Ransomware is troublingly easy to deploy. It’s often said that an enterprise is only as secure as its weakest point. Hackers constantly seek out vulnerabilities in legacy corporate networks typically with automated programs crawling the internet looking for an enterprise opening. That exploited vulnerability might be one individual employee responding to a phishing email. It could be a weak password. Perhaps an exposed IP address. Or an overtaxed IT department one week behind on hardware security patches.

Traditional hub-and-spoke networks invite attack. Threat actors can find them, compromise them, move laterally within them, and steal data. (See Figure 1 below.)

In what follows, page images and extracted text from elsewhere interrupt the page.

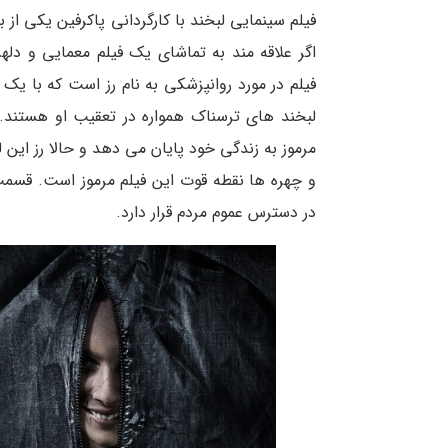
فیلم سینمایی لبخند با کارگردانی پاکرفین یکی از
اگر علاقه مند به تماشای یک فیلم معمایی و دله
فیلم در مورد روانپزشکی به نام رز است که با یک 
لبخند های ترسناک همواره در تعقیب او هستند. 
مرموز به زندگی خود پایان می دهد و حالا رز ای
در دسترس عموم مردم قرار دارد.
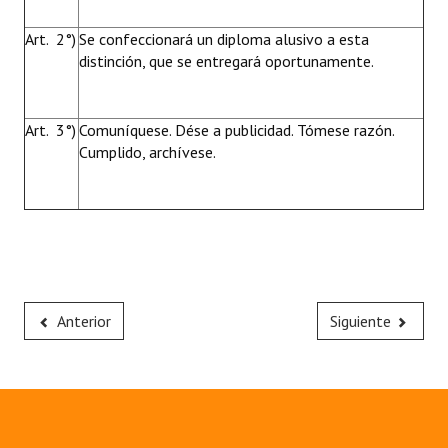
Art. 2°)
Se confeccionará un diploma alusivo a esta
distinción, que se entregará oportunamente.
Art. 3°)
Comuníquese. Dése a publicidad. Tómese razón.
Cumplido, archívese.
Anterior
Siguiente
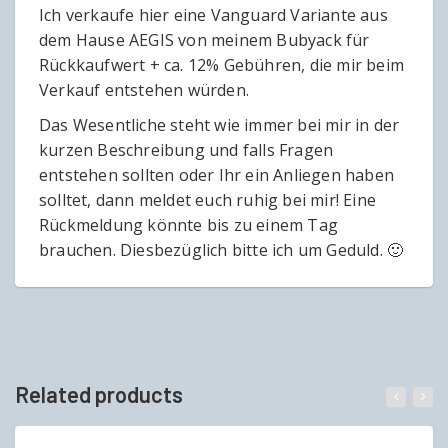
Ich verkaufe hier eine Vanguard Variante aus
dem Hause AEGIS von meinem Bubyack für
Rückkaufwert + ca. 12% Gebühren, die mir beim
Verkauf entstehen würden.
Das Wesentliche steht wie immer bei mir in der
kurzen Beschreibung und falls Fragen
entstehen sollten oder Ihr ein Anliegen haben
solltet, dann meldet euch ruhig bei mir! Eine
Rückmeldung könnte bis zu einem Tag
brauchen. Diesbezüglich bitte ich um Geduld. 🙂
Related products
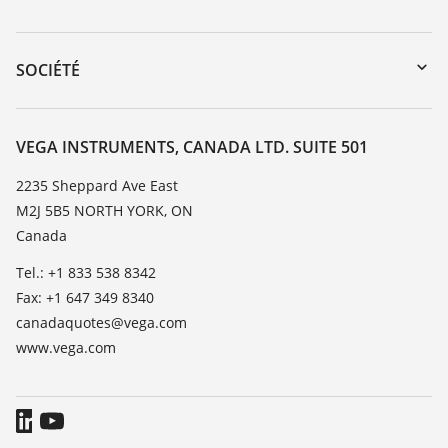
myVEGA
Retour d'appareil
DTM Collection/PACTware
Service client
SOCIÉTÉ
Recherche
Liste de compatibilité chimique
À propos de VEGA
Liste des constantes diélectriques
Contact
VEGA INSTRUMENTS, CANADA LTD. SUITE 501
TeamViewer
News
2235 Sheppard Ave East
M2J 5B5 NORTH YORK, ON
Presse
Canada
Blog
Tel.: +1 833 538 8342
Fax: +1 647 349 8340
canadaquotes@vega.com
www.vega.com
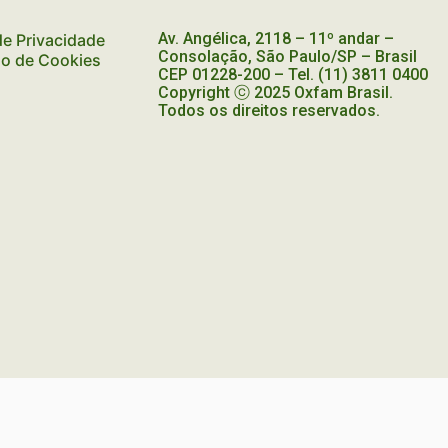
Av. Angélica, 2118 – 11º andar –
 de Privacidade
Consolação, São Paulo/SP – Brasil
ão de Cookies
CEP
01228-200
– Tel. (11) 3811 0400
Copyright ⓒ 2025 Oxfam Brasil.
Todos os direitos reservados.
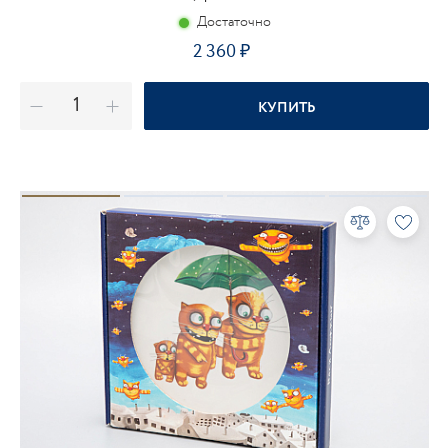
Достаточно
2 360
КУПИТЬ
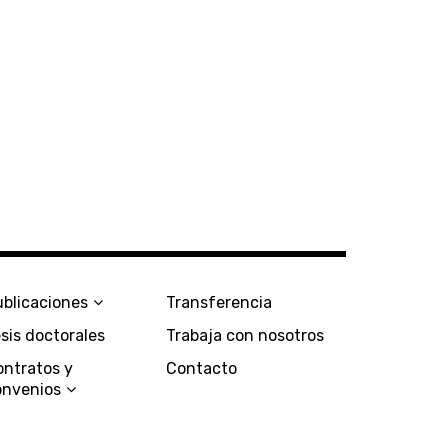
ublicaciones
Transferencia
sis doctorales
Trabaja con nosotros
ontratos y
Contacto
onvenios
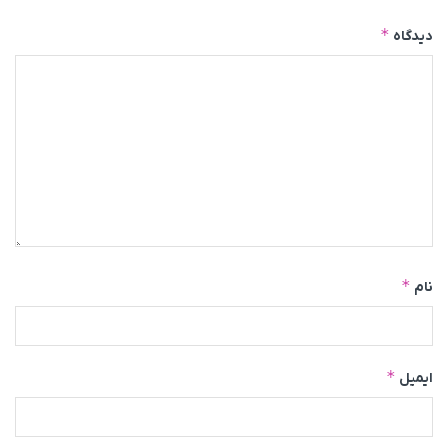
*
دیدگاه
*
نام
*
ایمیل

Figure 1. Legacy hub-and-spoke networks “protected” with castle-and-moat security create openings for threat actors to attack.

Cyber attacks won’t go away until business leaders take action to counter threats and remove cyber attack incentives. And that requires a new way of thinking about cybersecurity: zero trust.

The genesis of Zero Trust Security
In 2010, Forrester security analysts outlined a new approach to cybersecurity, one that took it out of the realm of network-perimeter controls and applied it to all data in motion. Zero trust was different: It was the first security framework that was data-centric. Zero trust posits that all data traffic from anyone, to anywhere, via any route is potentially hostile, and challenges data legitimacy at every stage of travel.

Zero trust, in principle, was intended to isolate the true contributor to risk: trust, or rather, the granting of trust. Trust could theoretically be quantified and then minimized. The premise was to minimize that granting of trust (“I’m 80% certain you’re not a threat”) everywhere it could be done. This would increase security and reduce business risk.

In a zero trust environment, access is no longer based on machine identification, but on identity, which serves as the new basis for conditional access. Identity underpins Zero Trust, and is the best way to manage secure connectivity to applications, destinations, and resources to protect the modern enterprise workplace: It’s better to authenticate a person than it is to identify an easily-spoofed machine.

When zero trust was first introduced, legacy infrastructure of the time couldn’t scale (nor be easily reengineered) to support dynamic challenges of trust associated with data in motion. In a legacy environment, access is granted via hardware gateways. More “challenges” means more (expensive) hardware stacks housed close to users, applications, and data-processing. Now, more than a decade later, the cloud -- the scalable, abstractable, secure, SASE-enabled cloud --  makes zero trust practical in the form of a Zero Trust Architecture (ZTA).